Terracotta Warriors

 

I recently went to Liverpool to see an exhibition of just a few of the famous terracotta warriors which were discovered in China in 1974. They are life sized, and there were more than 8,000 of them buried in the tomb of the first Chinese Emperor, Qin Shi Huang.

Horses and chariots were buried along with the Emperor and the huge army of warriors, supposedly to protect him in the afterlife. Horses were killed before burial, as were the people who constructed the warriors, to keep the burial site secret. We had to wonder about how those who killed the builders of the life sized soldiers managed not to be killed themselves….and who by? Who killed the killers? Did they get away with it?
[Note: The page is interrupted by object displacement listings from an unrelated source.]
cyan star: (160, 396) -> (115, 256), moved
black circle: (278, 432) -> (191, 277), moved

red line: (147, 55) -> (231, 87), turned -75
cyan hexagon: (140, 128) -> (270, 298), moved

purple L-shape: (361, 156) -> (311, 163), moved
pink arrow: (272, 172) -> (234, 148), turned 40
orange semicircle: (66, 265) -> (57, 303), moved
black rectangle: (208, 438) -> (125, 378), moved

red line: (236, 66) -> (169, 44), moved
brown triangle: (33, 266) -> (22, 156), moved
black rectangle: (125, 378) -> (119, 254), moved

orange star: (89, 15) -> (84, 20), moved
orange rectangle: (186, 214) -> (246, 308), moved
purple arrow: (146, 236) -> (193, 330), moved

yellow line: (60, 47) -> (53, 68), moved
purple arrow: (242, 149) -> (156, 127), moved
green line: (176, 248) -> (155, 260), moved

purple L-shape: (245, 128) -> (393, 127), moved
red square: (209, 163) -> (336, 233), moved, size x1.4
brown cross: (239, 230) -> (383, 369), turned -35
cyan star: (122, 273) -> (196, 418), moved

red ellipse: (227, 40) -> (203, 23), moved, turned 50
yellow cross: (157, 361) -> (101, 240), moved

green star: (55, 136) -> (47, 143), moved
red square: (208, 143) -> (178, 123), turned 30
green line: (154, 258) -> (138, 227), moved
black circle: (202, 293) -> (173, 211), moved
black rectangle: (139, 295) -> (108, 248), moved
I personally came to the conclusion that the Emperor must have been a revolting little despot, reading details of his harsh authoritarian rule, but I was fascinated to learn about how the warriors were made.

I studied pottery as my main course at teacher training college and was always a more accomplished and satisfactory hand potter; I wasn’t very good at throwing, using the wheel. I was curious to find out how these life sized figures were made, and sure enough, it was by using similar hand pottery techniques to those I’d learned…..but on a far larger scale.

The amount of clay to be prepared for each figure must have been phenomenal, when multiplied by 8,000 – and that excludes models of horses and other animals which went down into the burial pit. It took several gangs of men on a conveyor belt style production line to produce as warrior. The last thing to be fixed on was the head.

Then there was the firing. How large were the kilns they used? And how efficient did they have to be at reaching the right temperature? The skills used were undoubtedly sophisticated for the date this all took place – around 210-209 BCE!

The figures are convincing and their faces wonderfully shaped into different expressions. A very interesting, enlightening exhibition, where I learned a lot more about Chinese dynasties and cultures.

But I was dismayed that the horses and the potters had to bumped off too.